In spite of that, Obama tells Joe there’s no way he’s paying that much for a small  plumbing repair, so Joe leaves.  Obama spends the next hour flipping through the  phone book calling for another plumber, but he finds that all other plumbing businesses in the area have gone out of business. Not wanting to pay Joe’s price, Obama does nothing and the leak goes unrepaired for several more days.  A week later the leak is so bad that Obama has had to put a bucket under the sink.  Michelle is not happy as she has guests arriving the next morning. The bucket fills up quickly and has to be emptied every hour and there’s a risk that the room will flood, so Obama calls Joe and pleads with him to return.

Joe goes back to Obama’s house, looks at the leaky pipe, checks his new rate chart and says, “Let’s  see, this will now cost you $21,000.”

Obama quickly fires back, “What!

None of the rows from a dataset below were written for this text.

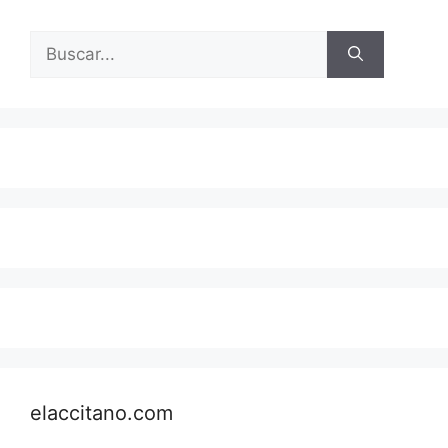
Buscar:
elaccitano.com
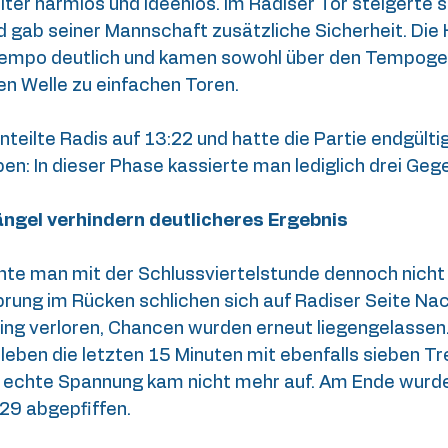
iter harmlos und ideenlos. Im Radiser Tor steigerte s
 gab seiner Mannschaft zusätzliche Sicherheit. Die 
Tempo deutlich und kamen sowohl über den Tempoge
en Welle zu einfachen Toren.
nteilte Radis auf 13:22 und hatte die Partie endgültig 
en: In dieser Phase kassierte man lediglich drei Gege
gel verhindern deutlicheres Ergebnis
nte man mit der Schlussviertelstunde dennoch nicht 
rung im Rücken schlichen sich auf Radiser Seite Nac
 ging verloren, Chancen wurden erneut liegengelassen
eben die letzten 15 Minuten mit ebenfalls sieben Tr
 echte Spannung kam nicht mehr auf. Am Ende wurde 
29 abgepfiffen.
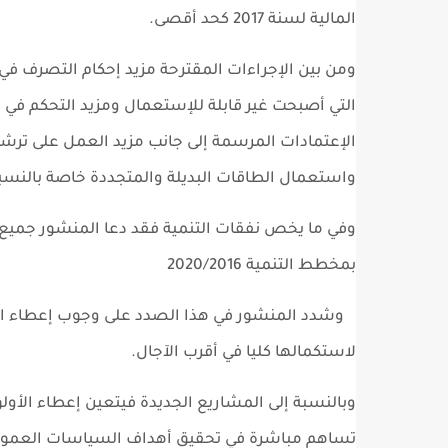
المالية لسنة 2017 كحد أقصى.
ومن بين الإجراءات المقترحة مزيد إحكام التصرف في 
التي أصبحت غير قابلة للإستعمال ومزيد التحكم في ن
الإعتمادات المرسمة إلى جانب مزيد العمل على تر
واستعمال الطاقات البديلة والمتجددة خاصة بالنسب
وفي ما يخص نفقات التنمية فقد دعا المنشور جميع ا
بمخطط التنمية 2020/2016
وشدد المنشور في هذا الصدد على وجوب إعطاء الأو
لاستكمالها كليا في أقرب الآجال.
وبالنسبة إلى المشاريع الجديدة فيتعين إعطاء الأولو
تساهم مباشرة في تحقيق أهداف السياسات العمومي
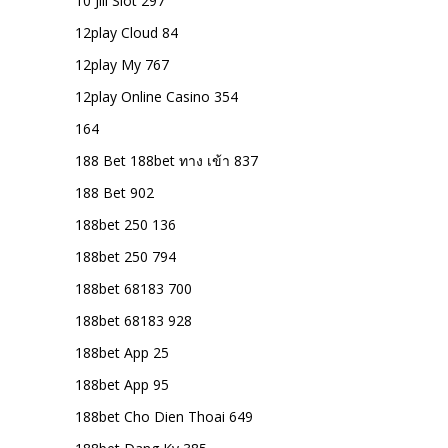
10 Jili Slot 297
12play Cloud 84
12play My 767
12play Online Casino 354
164
188 Bet 188bet ทาง เข้า 837
188 Bet 902
188bet 250 136
188bet 250 794
188bet 68183 700
188bet 68183 928
188bet App 25
188bet App 95
188bet Cho Dien Thoai 649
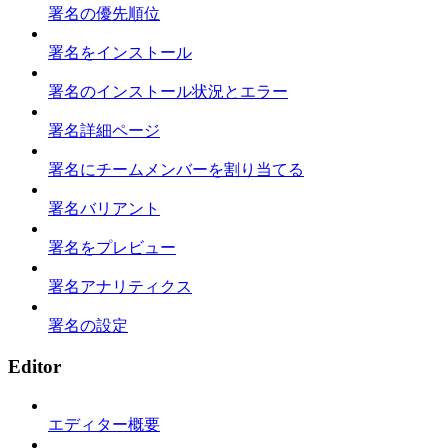
署名の優先順位
署名をインストール
署名のインストール状況とエラー
署名詳細ページ
署名にチームメンバーを割り当てる
署名バリアント
署名をプレビュー
署名アナリティクス
署名の設定
Editor
エディター概要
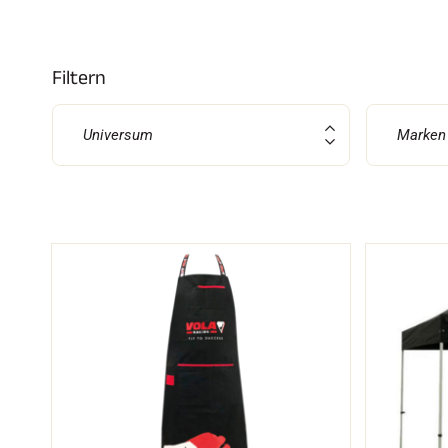
Filtern
SKI
JED
Universum
Marken
SKIRENNEN
GEL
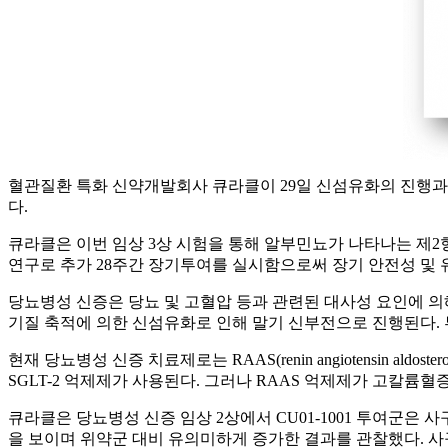
혈관질환 특화 신약개발회사 큐라클이 29일 신섬유화의 진행과 염
다.
큐라클은 이번 임상 3상 시험을 통해 알부민뇨가 나타나는 제2형 
연구로 추가 28주간 장기투여를 실시함으로써 장기 안전성 및 
당뇨병성 신증은 당뇨 및 고혈압 등과 관련된 대사성 요인에 의
기질 축적에 의한 신섬유화로 인해 말기 신부전으로 진행된다. 
현재 당뇨병성 신증 치료제로는 RAAS(renin angiotensin a
SGLT-2 억제제가 사용된다. 그러나 RAAS 억제제가 고칼
큐라클은 당뇨병성 신증 임상 2상에서 CU01-1001 투여군은 사구체 여과율(eGFR,
을 보이며 위약군 대비 유의미하게 증가한 결과를 관찰했다. 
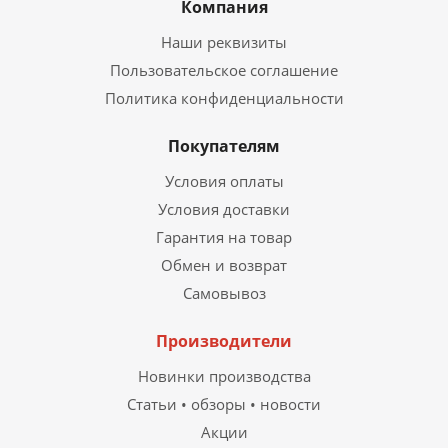
Компания
Наши реквизиты
Пользовательское соглашение
Политика конфиденциальности
Покупателям
Условия оплаты
Условия доставки
Гарантия на товар
Обмен и возврат
Самовывоз
Производители
Новинки производства
Статьи • обзоры • новости
Акции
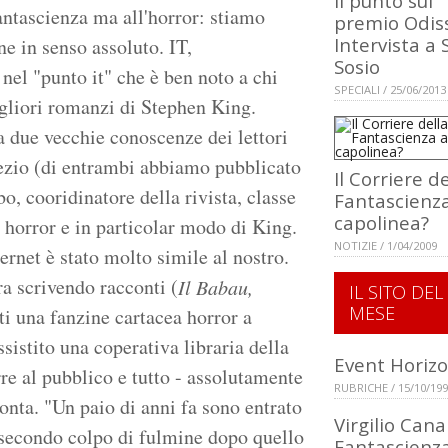
Il punto sul
fantascienza ma all'horror: stiamo
premio Odis
Intervista a S
ne in senso assoluto. IT,
Sosio
nel "punto it" che è ben noto a chi
SPECIALI / 25/06/2013
igliori romanzi di Stephen King.
a due vecchie conoscenze dei lettori
ezio (di entrambi abbiamo pubblicato
Il Corriere de
, cooridinatore della rivista, classe
Fantascienza
capolinea?
a horror e in particolar modo di King.
NOTIZIE / 1/04/2009
ernet è stato molto simile al nostro.
ra scrivendo racconti (
Il Babau,
IL SITO DEL
MESE
ati una fanzine cartacea horror a
sistito una coperativa libraria della
Event Horiz
rre al pubblico e tutto - assolutamente
RUBRICHE / 15/10/19
onta. "Un paio di anni fa sono entrato
Virgilio Cana
l secondo colpo di fulmine dopo quello
Fantascienz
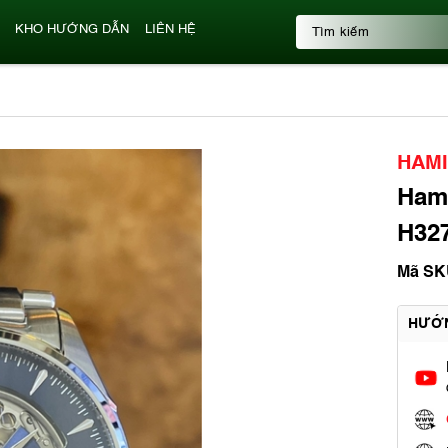
KHO HƯỚNG DẪN
LIÊN HỆ
HAM
Hami
H327
Mã SK
HƯỚ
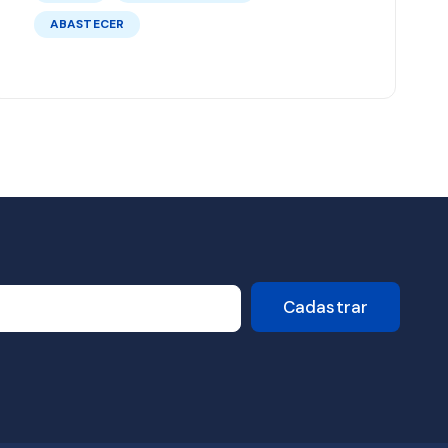
ABASTECER
Cadastrar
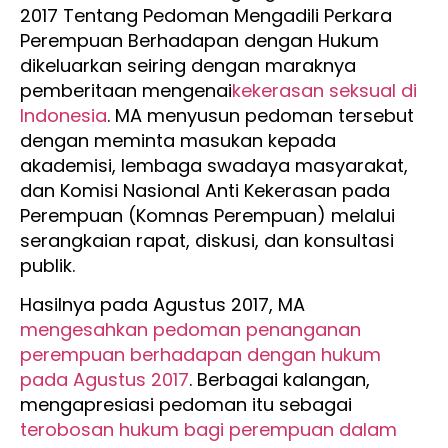
2017 Tentang Pedoman Mengadili Perkara
Perempuan Berhadapan dengan Hukum
dikeluarkan seiring dengan maraknya
pemberitaan mengenai
kekerasan seksual di
Indonesia
. MA menyusun pedoman tersebut
dengan meminta masukan kepada
akademisi, lembaga swadaya masyarakat,
dan Komisi Nasional Anti Kekerasan pada
Perempuan (Komnas Perempuan) melalui
serangkaian rapat, diskusi, dan konsultasi
publik.
Hasilnya pada Agustus 2017, MA
mengesahkan pedoman penanganan
perempuan berhadapan dengan hukum
pada Agustus 2017
. Berbagai kalangan,
mengapresiasi pedoman itu sebagai
terobosan hukum bagi perempuan dalam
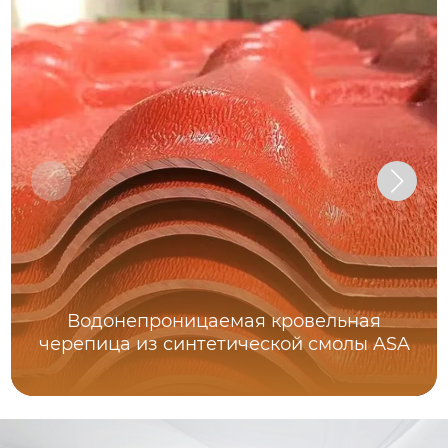
Водонепроницаемая кровельная
черепица из синтетической смолы ASA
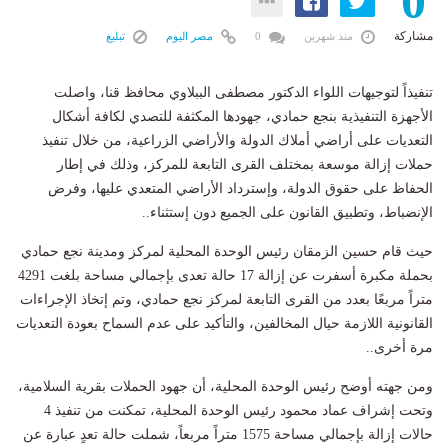
0
مشاركة
منذ شهرين
0
مصر اليوم
تبليغ
تنفيذاً لتوجيهات اللواء الدكتور مصطفى الببلاوي محافظ قنا، واصلت
الأجهزة التنفيذية بنجع حمادي، جهودها المكثفة للتصدي لكافة أشكال
التعديات على أراضي أملاك الدولة والأراضي الزراعية، من خلال تنفيذ
حملات إزالة موسعة بمختلف القرى التابعة للمركز، وذلك في إطار
الحفاظ على حقوق الدولة، وإسترداد الأراضي المتعدي عليها، وفرض
الإنضباط، وتطبيق القانون على الجميع دون إستثناء..
حيث قام حسين الزمقان رئيس الوحدة المحلية لمركز ومدينة نجع حمادي
بحملة مكبرة أسفرت عن إزالة 17 حالة تعدى بإجمالي مساحة بلغت 4291
متراً مربعًا بعدد من القرى التابعة لمركز نجع حمادي، وتم إتخاذ الإجراءات
القانونية اللازمة حيال المخالفين، والتأكيد على عدم السماح بعودة التعديات
مرة أخرى..
ومن جهته أوضح رئيس الوحدة المحلية، أن جهود الحملات بقرية السلامية،
وتحت إشراف عماد محمود رئيس الوحدة المحلية، تمكنت من تنفيذ 4
حالات إزالة بإجمالي مساحة 1575 متراً مربعاً، شملت حالة تعدٍ عبارة عن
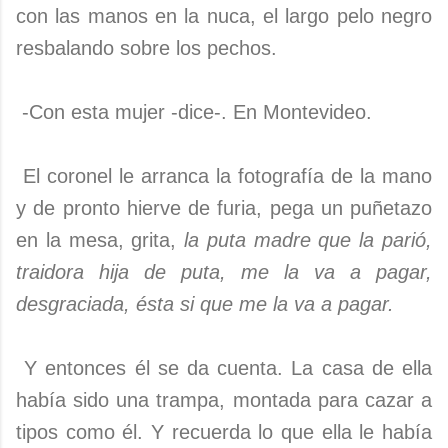
con las manos en la nuca, el largo pelo negro
resbalando sobre los pechos.
-Con esta mujer -dice-. En Montevideo.
El coronel le arranca la fotografía de la mano
y de pronto hierve de furia, pega un puñetazo
en la mesa, grita,
la puta madre que la parió,
traidora hija de puta, me la va a pagar,
desgraciada, ésta si que me la va a pagar.
Y entonces él se da cuenta. La casa de ella
había sido una trampa, montada para cazar a
tipos como él. Y recuerda lo que ella le había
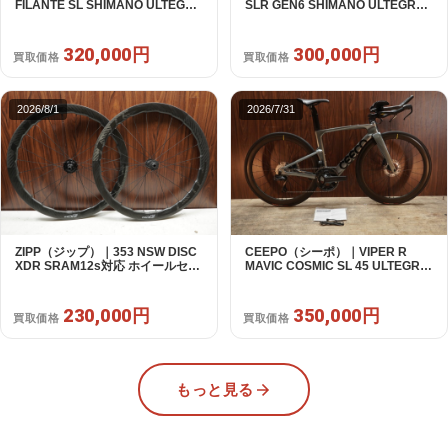
FILANTE SL SHIMANO ULTEGRA
SLR GEN6 SHIMANO ULTEGRA
R8170 DI2 2X12S S 2025年｜超
R8070 Di2 2×11S 54 / 2024年｜美
美品｜買取金額 320,000円
品｜買取金額 300,000円
320,000円
300,000円
買取価格
買取価格
2026/8/1
2026/7/31
ZIPP（ジップ）｜353 NSW DISC
CEEPO（シーポ）｜VIPER R
XDR SRAM12s対応 ホイールセッ
MAVIC COSMIC SL 45 ULTEGRA
ト｜美品｜買取金額 230,000円
R8170 DI2 2X12S S 2023年 TT｜
超美品｜買取金額 350,000円
230,000円
350,000円
買取価格
買取価格
もっと見る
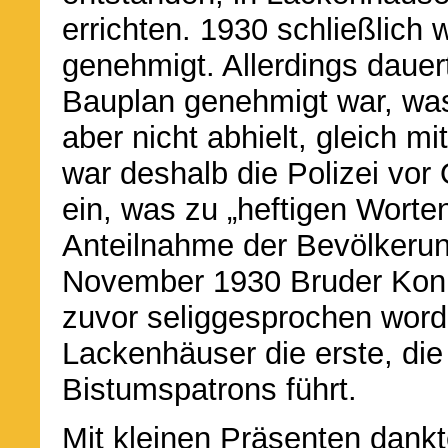
errichten. 1930 schließlich
genehmigt. Allerdings dauer
Bauplan genehmigt war, wa
aber nicht abhielt, gleich 
war deshalb die Polizei vor 
ein, was zu „heftigen Worten
Anteilnahme der Bevölkerun
November 1930 Bruder Konra
zuvor seliggesprochen worde
Lackenhäuser die erste, die
Bistumspatrons führt.
Mit kleinen Präsenten dankte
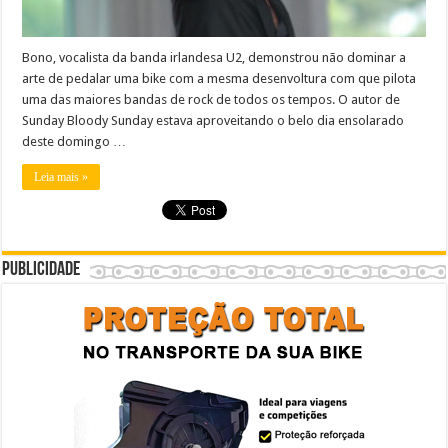
Bono, vocalista da banda irlandesa U2, demonstrou não dominar a
arte de pedalar uma bike com a mesma desenvoltura com que pilota
uma das maiores bandas de rock de todos os tempos. O autor de
Sunday Bloody Sunday estava aproveitando o belo dia ensolarado
deste domingo …
Leia mais »
Publicidade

A few days ago you told me it would cost $9,500!”

Joe explains, “Well, because of the ‘Affordable Plumbing Act ,’ a lot of wealthier people are learning how to maintain and take care of their own plumbing, so there are fewer payers into the plumbing exchanges.  As a result, the price I have to charge wealthy people like you keeps  rising. Not only that, but for some reason the demand for plumbing work by those who get it for free has skyrocketed!  There’s a long waiting list of those who need repairs but the amount we get doesn’t cover our costs.  This unfortunately has put a lot of my fellow plumbers out of business, they’re not being replaced, and nobody is  going into the plumbing business because they know they can’t make any money at it.  I’m hurting, too, all thanks to greedy rich people like you who won’t pay their fair share.”

Obama says, “Joe! This is really bad. If all the rich people learn how to fix and maintain their own plumbing and you can’t charge the poorer people, you’ll be broke!   What will you do then?”

Joe replies, “I may have to run for office.”